Conversion therapy, sometimes known as reparative therapy or ex-gay therapy, is the discredited practice of trying to change someone’s sexual orientation or gender identity. There’s no dispute in the mainstream medical community that conversion therapy doesn’t work. In fact, it can cause serious harm. Conversion therapy can be a traumatic experience that inflicts long-lasting scars. It can make people—especially young people—more vulnerable to depression, substance abuse and other long-term health problems, often leading to tragic results.

SAMHSA makes it clear that the problem isn’t the gender identities of trans youth—it’s the rejection and discrimination many of them face. Rather than forcing them to suppress who they are, their families and healthcare providers need to create an environment where they can feel supported and accepted. The report explains how parents, school officials and health care providers can provide trans youth with the social support and affirmation they need, recognizing that this support is “a life-changing and potentially life-saving intervention.” SAMHSA also joins numerous medical organizations that recognize that transgender youth need affirmative care. That can include a support network to help them transition socially, the medical interventions that are right for them, and therapy to promote resilience in the face of stigma and discrimination.

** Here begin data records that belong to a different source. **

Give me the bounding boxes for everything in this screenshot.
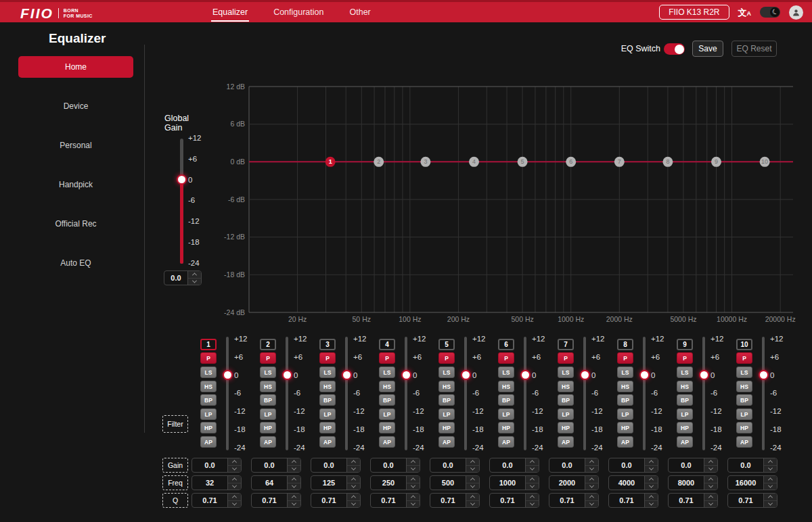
global-gain-input-decrement[interactable]	[188, 279, 201, 285]
band-5-freq-input[interactable]: 500	[430, 475, 480, 490]
band-3-freq-input-increment[interactable]	[347, 476, 360, 483]
band-6-filter-p[interactable]: P	[498, 352, 514, 364]
band-5-gain-slider[interactable]	[464, 337, 467, 450]
band-2-filter-bp[interactable]: BP	[260, 394, 276, 406]
band-2-gain-slider-thumb[interactable]	[282, 370, 292, 380]
band-6-select-button[interactable]: 6	[498, 339, 514, 350]
band-4-gain-input[interactable]: 0.0	[370, 458, 420, 473]
band-3-filter-ls[interactable]: LS	[319, 366, 336, 378]
band-6-filter-ls[interactable]: LS	[498, 366, 514, 378]
band-8-gain-input-decrement[interactable]	[645, 466, 658, 473]
band-9-freq-input[interactable]: 8000	[668, 475, 718, 490]
band-marker-5[interactable]: 5	[518, 157, 528, 167]
band-8-filter-lp[interactable]: LP	[617, 408, 633, 420]
band-7-gain-input[interactable]: 0.0	[549, 458, 599, 473]
band-9-gain-slider-thumb[interactable]	[699, 370, 709, 380]
band-8-freq-input[interactable]: 4000	[608, 475, 658, 490]
band-5-filter-hs[interactable]: HS	[438, 381, 455, 392]
band-6-freq-input-increment[interactable]	[526, 476, 539, 483]
device-select-button[interactable]: FIIO K13 R2R	[659, 5, 729, 20]
band-7-filter-bp[interactable]: BP	[558, 394, 574, 406]
band-2-filter-lp[interactable]: LP	[260, 408, 276, 420]
band-1-filter-hs[interactable]: HS	[200, 381, 217, 392]
band-10-filter-lp[interactable]: LP	[736, 408, 752, 420]
band-3-select-button[interactable]: 3	[319, 339, 336, 350]
band-marker-4[interactable]: 4	[469, 157, 479, 167]
band-8-select-button[interactable]: 8	[617, 339, 633, 350]
band-5-q-input-increment[interactable]	[466, 494, 479, 501]
band-10-select-button[interactable]: 10	[736, 339, 752, 350]
band-2-gain-input-increment[interactable]	[288, 458, 300, 466]
global-gain-slider-thumb[interactable]	[177, 174, 187, 185]
band-3-gain-input-increment[interactable]	[347, 458, 360, 466]
band-2-freq-input-decrement[interactable]	[288, 483, 300, 490]
band-2-gain-input-decrement[interactable]	[288, 466, 300, 473]
band-9-filter-hp[interactable]: HP	[677, 422, 693, 433]
band-marker-2[interactable]: 2	[374, 157, 384, 167]
band-8-q-input[interactable]: 0.71	[608, 493, 658, 508]
band-5-filter-lp[interactable]: LP	[438, 408, 455, 420]
band-10-q-input[interactable]: 0.71	[727, 493, 777, 508]
band-9-freq-input-decrement[interactable]	[704, 483, 717, 490]
band-1-gain-input-decrement[interactable]	[228, 466, 241, 473]
band-3-gain-slider[interactable]	[345, 337, 348, 450]
band-6-gain-slider-thumb[interactable]	[520, 370, 531, 380]
eq-reset-button[interactable]: EQ Reset	[731, 41, 777, 57]
band-4-q-input-decrement[interactable]	[407, 501, 420, 508]
band-10-filter-hp[interactable]: HP	[736, 422, 752, 433]
band-3-filter-ap[interactable]: AP	[319, 436, 336, 448]
band-1-filter-hp[interactable]: HP	[200, 422, 217, 433]
band-5-filter-bp[interactable]: BP	[438, 394, 455, 406]
band-10-filter-bp[interactable]: BP	[736, 394, 752, 406]
band-6-gain-input-increment[interactable]	[526, 458, 539, 466]
band-9-select-button[interactable]: 9	[677, 339, 693, 350]
band-9-filter-hs[interactable]: HS	[677, 381, 693, 392]
band-6-filter-bp[interactable]: BP	[498, 394, 514, 406]
band-2-freq-input[interactable]: 64	[251, 475, 301, 490]
tab-equalizer[interactable]: Equalizer	[211, 2, 249, 22]
band-1-filter-bp[interactable]: BP	[200, 394, 217, 406]
band-7-filter-hp[interactable]: HP	[558, 422, 574, 433]
sidebar-item-personal[interactable]: Personal	[18, 137, 133, 153]
band-1-q-input-decrement[interactable]	[228, 501, 241, 508]
band-1-freq-input-decrement[interactable]	[228, 483, 241, 490]
band-9-gain-input-decrement[interactable]	[704, 466, 717, 473]
band-4-q-input[interactable]: 0.71	[370, 493, 420, 508]
band-6-freq-input[interactable]: 1000	[489, 475, 539, 490]
band-5-q-input-decrement[interactable]	[466, 501, 479, 508]
band-9-gain-slider[interactable]	[702, 337, 705, 450]
band-7-gain-input-decrement[interactable]	[585, 466, 598, 473]
language-icon[interactable]: 文A	[738, 8, 752, 17]
band-7-freq-input-decrement[interactable]	[585, 483, 598, 490]
band-5-gain-input[interactable]: 0.0	[430, 458, 480, 473]
band-8-freq-input-decrement[interactable]	[645, 483, 658, 490]
band-10-q-input-decrement[interactable]	[764, 501, 777, 508]
band-5-select-button[interactable]: 5	[438, 339, 455, 350]
band-1-filter-ap[interactable]: AP	[200, 436, 217, 448]
band-2-filter-hs[interactable]: HS	[260, 381, 276, 392]
band-7-filter-hs[interactable]: HS	[558, 381, 574, 392]
band-6-filter-lp[interactable]: LP	[498, 408, 514, 420]
band-2-gain-slider[interactable]	[286, 337, 288, 450]
band-8-filter-ls[interactable]: LS	[617, 366, 633, 378]
band-marker-7[interactable]: 7	[614, 157, 625, 167]
band-5-filter-ap[interactable]: AP	[438, 436, 455, 448]
band-7-filter-ap[interactable]: AP	[558, 436, 574, 448]
band-9-filter-ap[interactable]: AP	[677, 436, 693, 448]
band-8-gain-slider-thumb[interactable]	[639, 370, 650, 380]
band-marker-10[interactable]: 10	[760, 157, 770, 167]
band-8-freq-input-increment[interactable]	[645, 476, 658, 483]
band-8-gain-input-increment[interactable]	[645, 458, 658, 466]
band-7-freq-input[interactable]: 2000	[549, 475, 599, 490]
band-7-q-input-increment[interactable]	[585, 494, 598, 501]
band-6-q-input-decrement[interactable]	[526, 501, 539, 508]
band-5-gain-input-decrement[interactable]	[466, 466, 479, 473]
sidebar-item-device[interactable]: Device	[18, 98, 133, 114]
sidebar-item-official-rec[interactable]: Official Rec	[18, 216, 133, 232]
band-5-q-input[interactable]: 0.71	[430, 493, 480, 508]
band-5-filter-hp[interactable]: HP	[438, 422, 455, 433]
band-6-filter-hs[interactable]: HS	[498, 381, 514, 392]
band-3-filter-hp[interactable]: HP	[319, 422, 336, 433]
band-6-q-input-increment[interactable]	[526, 494, 539, 501]
band-1-filter-lp[interactable]: LP	[200, 408, 217, 420]
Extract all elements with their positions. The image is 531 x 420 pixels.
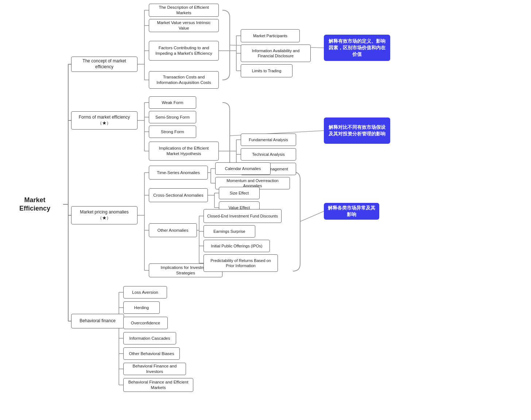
node-size_effect: Size Effect xyxy=(219,187,260,199)
node-calendar: Calendar Anomalies xyxy=(215,162,271,175)
node-mkt_participants: Market Participants xyxy=(241,29,300,42)
node-tx_costs: Transaction Costs and Information-Acquis… xyxy=(149,71,219,89)
node-loss_aversion: Loss Aversion xyxy=(123,286,167,298)
node-technical: Technical Analysis xyxy=(241,148,296,161)
node-earnings_surprise: Earnings Surprise xyxy=(204,225,255,238)
node-semi: Semi-Strong Form xyxy=(149,111,196,123)
node-factors: Factors Contributing to and Impeding a M… xyxy=(149,41,219,61)
node-herding: Herding xyxy=(123,301,160,314)
node-limits_trading: Limits to Trading xyxy=(241,64,292,77)
node-info_cascades: Information Cascades xyxy=(123,332,176,344)
node-other_biases: Other Behavioral Biases xyxy=(123,347,180,360)
node-closed_end: Closed-End Investment Fund Discounts xyxy=(204,209,282,223)
node-forms: Forms of market efficiency（★） xyxy=(71,111,137,130)
mind-map-canvas: Market EfficiencyThe concept of market e… xyxy=(0,0,531,420)
node-weak: Weak Form xyxy=(149,96,196,109)
node-other_anom: Other Anomalies xyxy=(149,223,197,237)
node-info_availability: Information Availability and Financial D… xyxy=(241,45,311,62)
node-accent1: 解释有效市场的定义、影响因素，区别市场价值和内在价值 xyxy=(324,35,390,61)
node-root: Market Efficiency xyxy=(7,195,63,213)
node-ipo: Initial Public Offerings (IPOs) xyxy=(204,240,270,252)
node-bf_investors: Behavioral Finance and Investors xyxy=(123,363,186,375)
node-behavioral: Behavioral finance xyxy=(71,314,124,328)
node-mkt_vs_intrinsic: Market Value versus Intrinsic Value xyxy=(149,19,219,32)
node-concept: The concept of market efficiency xyxy=(71,57,137,72)
node-crosssectional: Cross-Sectional Anomalies xyxy=(149,188,208,202)
node-accent2: 解释对比不同有效市场假设及其对投资分析管理的影响 xyxy=(324,117,390,144)
node-accent3: 解释各类市场异常及其影响 xyxy=(324,203,379,220)
node-timeseries: Time-Series Anomalies xyxy=(149,166,208,180)
node-pricing: Market pricing anomalies（★） xyxy=(71,206,137,224)
svg-line-50 xyxy=(300,211,324,221)
node-fundamental: Fundamental Analysis xyxy=(241,134,296,146)
node-bf_markets: Behavioral Finance and Efficient Markets xyxy=(123,378,193,392)
node-overconfidence: Overconfidence xyxy=(123,317,168,329)
node-implications_emh: Implications of the Efficient Market Hyp… xyxy=(149,142,219,161)
node-description: The Description of Efficient Markets xyxy=(149,4,219,17)
node-strong: Strong Form xyxy=(149,126,196,138)
node-predictability: Predictability of Returns Based on Prior… xyxy=(204,254,278,272)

Building on earlier position statements from health professional associations, the SAMHSA report contains important Statements of Professional Consensus  developed by an American Psychological Association expert panel. The statements recognize that diversity in sexual orientation and gender identity “are a part of the normal spectrum of human diversity,” that no research indicates that any intervention can change them, and that attempts to do so “are coercive, can be harmful, and should not be part of behavioral health treatments.” The statements continue to say that it is “clinically inappropriate” for behavioral health professionals to try to change a young person’s gender identity, gender expression or sexual identity.

Instead, the consensus statements say therapy should focus on supporting young people explore their identities, helping them deal with distress and stigma, and improve their support network in their communities and at home, as well as supporting social transition and medical intervention when appropriate. And the statements conclude that withholding medical interventions such as puberty suppression, hormone therapy, or surgeries for some older teens, when those interventions are clinically appropriate, “prolongs gender dysphoria and exacerbates emotional distress.”

Four states and the District of Columbia have passed laws banning conversion therapy for minors, and many similar conversion therapy bills have been introduced at the state and federal levels. By taking a stand against conversion therapy, the Obama administration has provided an opportunity to expand the reach of these laws and help protect trans youth from suffering the harms of this practice in the future.